A Look on the Lighter Side: Newspaper person with no nose for news

Judy Epstein

Working in and around journalism for more than 30 years, I’ve learned a few things.  

One is that there is no substitute for having a “nose for news.”  Another is that I don’t have one. 

Of course, I didn’t know either of these crucial facts when I took one of my first jobs after college, writing news for a local TV station’s Sunday night broadcast.  

The toughest part of my day was watching all the weekend talk shows and choosing a newsworthy excerpt for the evening news — a soundbite. 

You might think it would be simple — “You’re just watching TV, Judy!” — but every week I would watch all the network programs all the way through, taking voluminous notes, then going over them, trying desperately to decide which tiny bit to tell the producer to use. 

There was only one time I found it easy. That was when one of the other news writers, walking by, glanced at the show I was watching and blurted out “Wait! He actually said that?” 

A little startled, I responded, “Oh, so that’s important, then? Thanks for the tip!”

Thinking back, there may have been some earlier hints of trouble, when I was a kid. 

For instance, I was the only kid I knew who was reading a book instead of watching TV when Apollo 11 made its historic moon landing.  

Oh, I meant to watch it, that night;  I’d even settled myself down in front of the television set, with the rest of my family, prepared to watch history in the making. 

But after what felt like hours of squinting at shifting fields of black and white static, I finally gave up and went back to my room, to read.  

So of course, that’s when Neil Armstrong and Buzz Aldrin finally touched down. 

Even when I think I’m relaxing, my guardian devil turns out to be hard at work. Take the time I watched some musician perform on “Saturday Night Live.” 

At least, I tried to watch, but whatever she was doing didn’t sound very musical to me, so I left the room. 

When I came back, there seemed to be some kind of litter all over the stage.  But I still didn’t think anything of it. Not until the next day, when all anybody could talk about was how Sinead O’Connor had ranted about Pope John Paul II being “evil” and torn up his picture, live, on national TV. 

I had missed it all.

Indeed, if I have one gift, I’d have to say it’s for being in the ladies’ room when anything of importance is going on.

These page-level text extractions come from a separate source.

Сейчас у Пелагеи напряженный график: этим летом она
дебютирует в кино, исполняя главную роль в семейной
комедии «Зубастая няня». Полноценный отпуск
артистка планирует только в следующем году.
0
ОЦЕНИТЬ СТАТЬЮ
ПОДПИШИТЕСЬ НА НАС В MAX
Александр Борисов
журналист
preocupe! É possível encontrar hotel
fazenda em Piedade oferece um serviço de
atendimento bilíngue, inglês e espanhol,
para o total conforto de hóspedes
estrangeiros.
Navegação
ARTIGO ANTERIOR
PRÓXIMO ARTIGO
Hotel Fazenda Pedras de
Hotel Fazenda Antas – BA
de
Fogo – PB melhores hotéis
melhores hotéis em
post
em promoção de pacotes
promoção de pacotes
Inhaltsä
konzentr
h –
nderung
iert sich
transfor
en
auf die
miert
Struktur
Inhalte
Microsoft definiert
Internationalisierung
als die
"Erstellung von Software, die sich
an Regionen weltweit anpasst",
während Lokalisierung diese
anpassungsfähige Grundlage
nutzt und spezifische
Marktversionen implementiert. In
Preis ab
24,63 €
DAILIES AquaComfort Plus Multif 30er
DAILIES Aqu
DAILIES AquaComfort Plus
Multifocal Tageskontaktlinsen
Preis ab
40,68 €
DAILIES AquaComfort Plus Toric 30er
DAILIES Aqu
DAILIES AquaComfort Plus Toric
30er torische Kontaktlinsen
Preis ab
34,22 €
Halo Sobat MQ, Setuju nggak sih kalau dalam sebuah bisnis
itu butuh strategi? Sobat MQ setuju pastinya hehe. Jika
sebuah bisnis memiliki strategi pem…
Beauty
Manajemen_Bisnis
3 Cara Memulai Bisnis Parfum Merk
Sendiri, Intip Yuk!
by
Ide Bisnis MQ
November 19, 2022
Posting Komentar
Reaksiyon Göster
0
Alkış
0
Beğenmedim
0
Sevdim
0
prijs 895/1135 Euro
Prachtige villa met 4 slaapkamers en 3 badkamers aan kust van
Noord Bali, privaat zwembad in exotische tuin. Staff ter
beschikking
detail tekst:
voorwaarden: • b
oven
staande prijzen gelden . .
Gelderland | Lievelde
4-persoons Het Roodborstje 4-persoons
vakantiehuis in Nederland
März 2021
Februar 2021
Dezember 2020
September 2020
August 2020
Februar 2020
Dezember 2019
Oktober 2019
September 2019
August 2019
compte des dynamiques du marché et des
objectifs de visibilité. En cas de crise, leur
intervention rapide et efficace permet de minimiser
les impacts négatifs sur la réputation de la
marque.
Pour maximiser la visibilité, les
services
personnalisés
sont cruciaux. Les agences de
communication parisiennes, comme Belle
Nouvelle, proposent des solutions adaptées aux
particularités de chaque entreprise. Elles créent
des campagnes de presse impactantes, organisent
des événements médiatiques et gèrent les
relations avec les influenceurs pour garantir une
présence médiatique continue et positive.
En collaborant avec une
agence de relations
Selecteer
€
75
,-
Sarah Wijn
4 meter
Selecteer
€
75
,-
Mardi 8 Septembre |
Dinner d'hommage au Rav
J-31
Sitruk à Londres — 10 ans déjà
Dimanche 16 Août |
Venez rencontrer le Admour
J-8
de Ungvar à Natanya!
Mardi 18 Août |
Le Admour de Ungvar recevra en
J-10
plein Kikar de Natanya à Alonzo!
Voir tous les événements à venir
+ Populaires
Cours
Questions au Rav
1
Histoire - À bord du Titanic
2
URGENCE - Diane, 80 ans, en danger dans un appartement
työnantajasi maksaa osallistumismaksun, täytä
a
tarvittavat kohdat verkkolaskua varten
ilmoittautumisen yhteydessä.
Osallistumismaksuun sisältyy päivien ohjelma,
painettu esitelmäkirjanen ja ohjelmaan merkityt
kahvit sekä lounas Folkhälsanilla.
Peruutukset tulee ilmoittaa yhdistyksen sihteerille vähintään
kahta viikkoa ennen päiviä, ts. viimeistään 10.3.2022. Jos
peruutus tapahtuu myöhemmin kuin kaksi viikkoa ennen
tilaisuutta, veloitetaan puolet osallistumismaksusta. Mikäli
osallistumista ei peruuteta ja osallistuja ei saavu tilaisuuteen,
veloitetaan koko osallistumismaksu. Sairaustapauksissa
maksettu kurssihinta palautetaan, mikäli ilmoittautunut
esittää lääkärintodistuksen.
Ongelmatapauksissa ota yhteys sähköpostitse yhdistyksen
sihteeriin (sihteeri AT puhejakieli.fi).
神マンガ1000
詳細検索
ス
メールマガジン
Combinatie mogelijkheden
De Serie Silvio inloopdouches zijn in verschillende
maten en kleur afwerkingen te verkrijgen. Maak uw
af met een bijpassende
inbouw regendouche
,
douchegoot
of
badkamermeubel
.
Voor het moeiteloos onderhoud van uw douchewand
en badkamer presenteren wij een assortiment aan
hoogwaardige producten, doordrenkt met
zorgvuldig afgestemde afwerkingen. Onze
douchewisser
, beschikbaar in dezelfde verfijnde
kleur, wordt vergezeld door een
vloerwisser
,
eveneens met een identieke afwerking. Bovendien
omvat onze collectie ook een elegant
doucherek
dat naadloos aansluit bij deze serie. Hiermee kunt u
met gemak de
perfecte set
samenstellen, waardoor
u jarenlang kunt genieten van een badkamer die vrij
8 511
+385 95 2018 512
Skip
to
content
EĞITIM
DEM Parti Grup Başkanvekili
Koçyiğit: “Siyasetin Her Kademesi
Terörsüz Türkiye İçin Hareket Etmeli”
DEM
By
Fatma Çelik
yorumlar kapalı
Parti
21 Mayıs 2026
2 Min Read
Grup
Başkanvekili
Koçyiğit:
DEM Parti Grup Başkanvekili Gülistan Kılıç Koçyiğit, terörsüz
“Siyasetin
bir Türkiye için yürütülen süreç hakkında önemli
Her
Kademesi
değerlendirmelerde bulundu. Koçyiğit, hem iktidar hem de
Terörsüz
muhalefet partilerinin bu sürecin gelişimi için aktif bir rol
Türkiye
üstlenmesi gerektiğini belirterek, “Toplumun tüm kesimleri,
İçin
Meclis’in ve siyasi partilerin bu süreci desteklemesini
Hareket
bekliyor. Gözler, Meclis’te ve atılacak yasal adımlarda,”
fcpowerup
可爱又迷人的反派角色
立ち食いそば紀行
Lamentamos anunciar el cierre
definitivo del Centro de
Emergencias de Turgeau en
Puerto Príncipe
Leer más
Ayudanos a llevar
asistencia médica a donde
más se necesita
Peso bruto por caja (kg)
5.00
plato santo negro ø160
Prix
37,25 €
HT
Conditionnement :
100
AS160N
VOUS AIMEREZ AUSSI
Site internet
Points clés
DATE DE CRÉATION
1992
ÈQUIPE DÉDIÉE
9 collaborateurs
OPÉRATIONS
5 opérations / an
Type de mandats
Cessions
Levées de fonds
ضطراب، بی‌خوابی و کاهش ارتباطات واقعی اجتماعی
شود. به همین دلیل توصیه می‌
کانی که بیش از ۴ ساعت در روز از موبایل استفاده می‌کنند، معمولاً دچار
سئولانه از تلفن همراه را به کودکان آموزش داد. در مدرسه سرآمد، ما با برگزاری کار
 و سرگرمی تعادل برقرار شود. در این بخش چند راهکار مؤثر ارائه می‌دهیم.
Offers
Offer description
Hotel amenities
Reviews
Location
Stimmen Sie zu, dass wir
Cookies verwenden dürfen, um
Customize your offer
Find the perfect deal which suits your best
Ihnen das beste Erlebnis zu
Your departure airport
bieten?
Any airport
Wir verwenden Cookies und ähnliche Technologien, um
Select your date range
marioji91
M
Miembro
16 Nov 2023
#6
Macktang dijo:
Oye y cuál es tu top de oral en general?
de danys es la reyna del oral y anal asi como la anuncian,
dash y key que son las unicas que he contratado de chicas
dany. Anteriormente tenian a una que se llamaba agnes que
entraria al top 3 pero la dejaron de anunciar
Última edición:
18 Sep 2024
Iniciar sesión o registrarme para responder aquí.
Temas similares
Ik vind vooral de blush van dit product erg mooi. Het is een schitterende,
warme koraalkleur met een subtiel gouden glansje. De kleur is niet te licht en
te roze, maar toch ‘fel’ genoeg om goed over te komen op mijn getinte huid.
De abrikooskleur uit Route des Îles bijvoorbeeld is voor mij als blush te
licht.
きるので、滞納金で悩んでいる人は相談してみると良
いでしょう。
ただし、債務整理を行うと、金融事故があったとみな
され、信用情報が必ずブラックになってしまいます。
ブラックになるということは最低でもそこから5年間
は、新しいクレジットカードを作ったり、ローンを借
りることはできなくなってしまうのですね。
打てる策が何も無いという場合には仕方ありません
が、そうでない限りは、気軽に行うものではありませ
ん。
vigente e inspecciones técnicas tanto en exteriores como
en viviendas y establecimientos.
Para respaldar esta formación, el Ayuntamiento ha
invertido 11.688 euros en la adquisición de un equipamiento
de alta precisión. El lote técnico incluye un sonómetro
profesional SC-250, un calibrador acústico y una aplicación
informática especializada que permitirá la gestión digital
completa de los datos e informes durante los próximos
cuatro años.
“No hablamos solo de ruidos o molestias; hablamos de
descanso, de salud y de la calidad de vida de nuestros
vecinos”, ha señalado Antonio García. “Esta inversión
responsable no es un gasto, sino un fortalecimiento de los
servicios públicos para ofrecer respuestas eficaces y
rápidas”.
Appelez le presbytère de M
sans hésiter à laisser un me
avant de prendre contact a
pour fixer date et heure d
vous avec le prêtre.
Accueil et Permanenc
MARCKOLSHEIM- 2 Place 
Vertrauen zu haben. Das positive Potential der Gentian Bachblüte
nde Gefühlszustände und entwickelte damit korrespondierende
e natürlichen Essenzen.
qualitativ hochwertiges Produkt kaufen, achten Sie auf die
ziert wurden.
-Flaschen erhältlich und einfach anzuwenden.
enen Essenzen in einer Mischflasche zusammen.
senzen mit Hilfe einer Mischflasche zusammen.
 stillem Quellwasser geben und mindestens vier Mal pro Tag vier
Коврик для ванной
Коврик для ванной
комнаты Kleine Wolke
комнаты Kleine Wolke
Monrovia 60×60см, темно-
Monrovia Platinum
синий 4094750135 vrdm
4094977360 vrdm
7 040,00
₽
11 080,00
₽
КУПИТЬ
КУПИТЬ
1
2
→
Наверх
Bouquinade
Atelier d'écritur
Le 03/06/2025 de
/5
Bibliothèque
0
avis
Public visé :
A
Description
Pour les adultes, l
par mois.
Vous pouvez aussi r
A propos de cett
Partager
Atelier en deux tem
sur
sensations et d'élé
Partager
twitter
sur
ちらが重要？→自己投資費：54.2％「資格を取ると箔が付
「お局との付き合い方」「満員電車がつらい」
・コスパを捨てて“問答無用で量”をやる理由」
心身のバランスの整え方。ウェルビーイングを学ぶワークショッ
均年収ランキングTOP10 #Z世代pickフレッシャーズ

Take the time a friend of mine, a jazz musician, took my roommate and me to New York City, to a Greenwich Village club where he was playing.  

I listened to the first few numbers, taking care to applaud in all the right places (which in jazz turns out to be during, as well as after, each song). But I soon realized I was no big fan of jazz, so after the first two pieces, or maybe it was three, I excused myself and went to the ladies’ room. 

I slipped back into my seat just as the applause was dying down. I was even congratulating myself on timing my absence rather well, until my roommate turned to me and said, “I’m so jealous! Did you know he was going to do that?” 

“Um, do what?”

“Judy, he just dedicated the whole last set to you!  Don’t tell me you weren’t even in the room?” 

So I didn’t tell her. 

Clearly, the only way I’ll ever spot a breaking news story is if it breaks out in the ladies’ room.  Even then, with my luck, I will no doubt have blundered into the men’s room instead.

But I do have something good to report. I may, at last, be learning to live with my “disability.”

Last weekend, my husband and I went with friends to a movie.  

Just as the film was building to its thrilling conclusion, the room went dark.  We sat there, waiting for the projectionist to fix whatever had broken, so the picture could resume.  

But nothing happened.

“This is outrageous!” I cried, leaping to my feet and storming out.  I meant to find that projectionist and give him or her a piece of my mind.  But first … I had to go to the bathroom.

By the time I got back, the film had resumed, and finished, and credits were rolling.  

My friends were impressed. 

“What did you do?” they wanted to know. 

“Oh, nothing much,” I replied, humbly.  “It’s a gift.”